While the U.S. is grappling with what has been described by Director of National Intelligence, James Clapper as "multifaceted influence and espionage operations,” perpetrated by Russia’s Vladimir Putin, much of the fashion press is en route to Kaliningrad – a Russian seaport town located between Poland and Lithuania on the Baltic Sea – for Russian designer Gosha Rubchinskiy’s Autumn/Winter 2017 show.
It was difficult not to notice the timing. As U.S. President-elect Donald Trump was in the midst of a press conference, in which he stated for the first time that he believes that Putin and the Russian government were responsible for hacking the Democratic National Committee’s email database ahead of the election, fashion industry insiders were preparing to make the trek to Kaliningrad.
The locale of the show is not surprising. Rubchinskiy, after all, was born in Moscow in the mid-1980’s and lives there today. He is part of a new(ish) wave of Eastern-born and influenced fashion figures, which includes Russian-born stylist Lotta Volkova and, and Georgian-born designer Demna Gvasalia, the creative head of both Vetements and Balenciaga, among others.
Given his background, Rubchinskiy’s work is heavily tied to his motherland. He told AnOther magazine in 2010 that “everyday life in Russia” is his most significant source of inspiration. Of the soviet-inspired imagery and symbols that make their way into his collection, he says: “I grew up in the north of Moscow. I’ve lived here all my life. I started school in 1991, so the beginning of the 1990s of course influenced me. Everyone – one way or another – has some sort of nostalgia. Our childhood memories end up being quite romantic, and so these images become incorporated into artistic work.”
With this in mind, his choice of setting – just like his choices for casting and styling, etc. – is logical.
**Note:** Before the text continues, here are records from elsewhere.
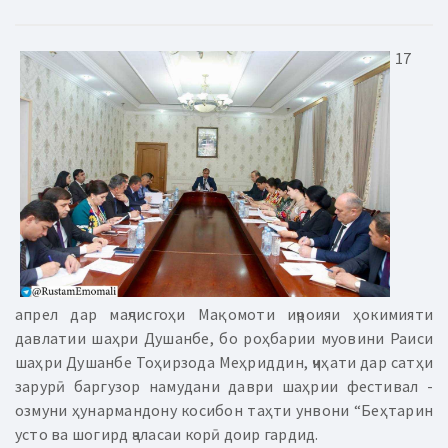
17
апрел дар маҷлисгоҳи Мақомоти иҷроияи ҳокимияти
давлатии шаҳри Душанбе, бо роҳбарии муовини Раиси
шаҳри Душанбе Тоҳирзода Меҳриддин, ҷиҳати дар сатҳи
зарурӣ баргузор намудани даври шаҳрии фестивал -
озмуни ҳунармандону косибон таҳти унвони “Беҳтарин
усто ва шогирд ҷаласаи корӣ доир гардид.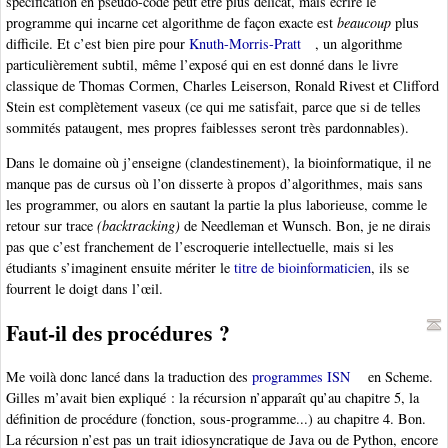
spécification en pseudo-code peut être plus délicat, mais écrire le
programme qui incarne cet algorithme de façon exacte est
beaucoup
plus
difficile. Et c’est bien pire pour
Knuth-Morris-Pratt
, un algorithme
particulièrement subtil, même l’exposé qui en est donné dans le livre
classique de Thomas Cormen, Charles Leiserson, Ronald Rivest et Clifford
Stein est complètement vaseux (ce qui me satisfait, parce que si de telles
sommités pataugent, mes propres faiblesses seront très pardonnables).
Dans le domaine où j’enseigne (clandestinement), la bioinformatique, il ne
manque pas de cursus où l’on disserte à propos d’algorithmes, mais sans
les programmer, ou alors en sautant la partie la plus laborieuse, comme le
retour sur trace
(backtracking)
de Needleman et Wunsch. Bon, je ne dirais
pas que c’est franchement de l’escroquerie intellectuelle, mais si les
étudiants s’imaginent ensuite mériter le
titre de bioinformaticien
, ils se
fourrent le doigt dans l’œil.
Faut-il des procédures ?
Me voilà donc lancé dans la traduction des
programmes ISN
en Scheme.
Gilles m’avait bien expliqué : la récursion n’apparaît qu’au chapitre 5, la
définition de procédure (fonction, sous-programme...) au chapitre 4. Bon.
La récursion n’est pas un trait idiosyncratique de Java ou de Python, encore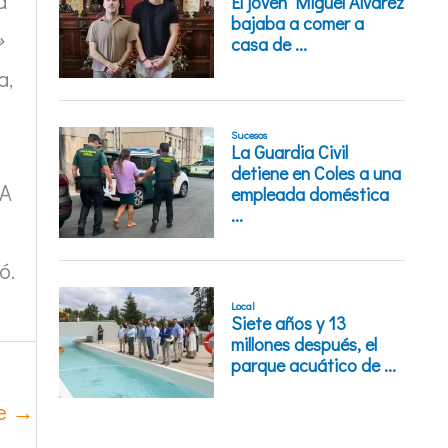
a
»
a,
 A
ó.
te
→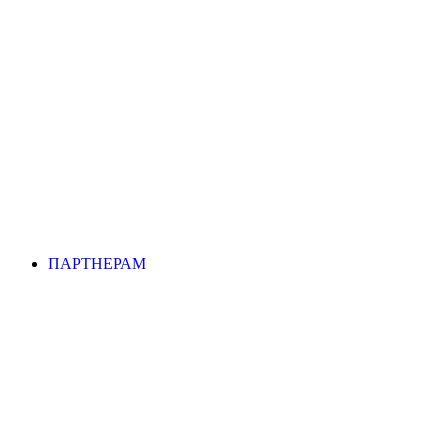
ПАРТНЕРАМ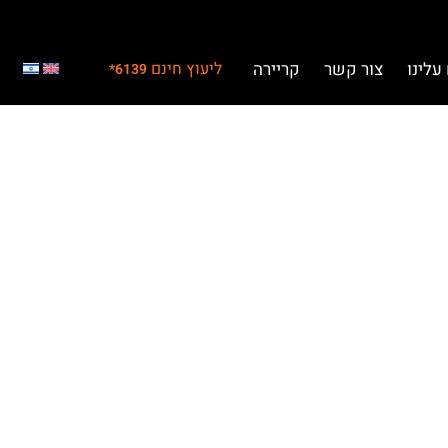
עלינו
צור קשר
קריירה
ליעוץ חינם
6139*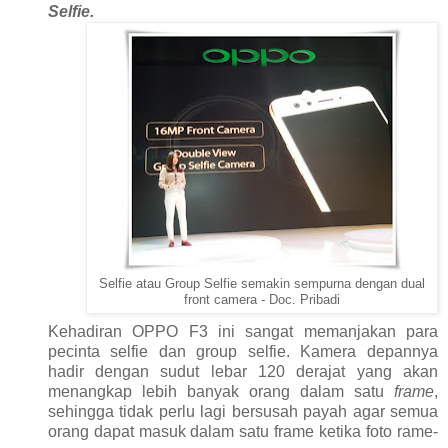
Selfie.
Selfie atau Group Selfie semakin sempurna dengan dual
front camera - Doc. Pribadi
Kehadiran OPPO F3 ini sangat memanjakan para
pecinta selfie dan group selfie. Kamera depannya
hadir dengan sudut lebar 120 derajat yang akan
menangkap lebih banyak orang dalam satu
frame
,
sehingga tidak perlu lagi bersusah payah agar semua
orang dapat masuk dalam satu frame ketika foto rame-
Unlike Chanel, which had little – if any real ties to Cuba when it encamped there in May 2016 for its truly lavish Resort show – Russia is deeply personal for Rubchinskiy, and thereby transcends any of the insensitivity or plain old out-of-touch, elite fashion-isms of which Chanel’s Cuba excursion reeked.
In fact, Rubchinskiy’s Fall/Winter 2017 show exemplifies one of the most beautiful powers of fashion: Its ability to unite. Regardless of what you make of the truly polarizing media coverage of U.S. relations with Russia, particularly in light of the recent Presidential election, his show’s site – and his brand, in general – is worth celebrating.
Instead of randomly looking to a far-flung place to glamorize or profit from its culture as brands have been well-known to do (often referring to the "cultural richness” of said place as a politically correct cover), Rubchinskiy has been nothing if not consistent and authentic in his work. His designs – which are undeniably putting Russia on the map as the home to budding design talent – shine a light on Russian youths, the ones that, like Gosha, came of age in Russia, “in a country undergoing huge political, economical and cultural change after dissolution of the USSR in 1991,” he says.
As HighSnobiety noted some time ago, “Alongside his collections, Gosha’s photography – as seen in his 2012 book Transfiguration, limited sets of prints or on Instagram – shines a light on a part of Russia that we rarely see in the West. Avoiding the clichés of fallen communism and vulgar luxury that taint most people’s preconceptions of the country, Gosha’s Russia is a place of thriving subcultures and unusual-yet-familiar aesthetics. The country’s youths clearly love skating and sportswear – but their look is quintessentially Russian, with socks tucked into tracksuits and shoelaces used for belts.”
And as Rubchinskiy, himself, has stated, these are the same youths as anywhere else, despite Russia’s complicated past. “This new generation does the same things as youth from around the world. They are the same guys who Hedi Slimane photographs in California. But with us, they just call it ‘Post-Soviet Youth.’ I hate tags and I hate borders.”
On Thursday, Rubchinskiy surpassed a border, so to speak. In light of the state of the media and the seemingly endless stream of propaganda, this 30-year old creative drew journalists and fashion industry insiders from all over the world to him – in Russia – as a result of his vision and his talent. This is a valuable thing for fashion and for the world, as Rubchinskiy is allowing Russia to communicate with the world culturally despite the inner workings of its political leaders and the ongoing political strife. He is bringing individuals to Russian because the work he is putting forth is worth seeing. He is making Russian culture accessible to the world in a positive way.
Celebrating the arts coming out of Russia, independent of government and state message, and using fashion to bypass politics seems to be part of Rubchinskiy’s goal. Speaking to 032c magazine last year, he said: “All the fights in the press where people are divided into ‘us’ and ‘them’ are just bullshit. But on the other hand, there is a great international unity of young people. I think young people don’t give a shit about politics. They don’t listen. They don’t believe in it … I’m sick of politicians’ faces. Nobody knows what they fight about. But I feel a great energy that comes from youth all over the world. Old people can keep making wars for money, but we’ll grow up and change the world. I hope.”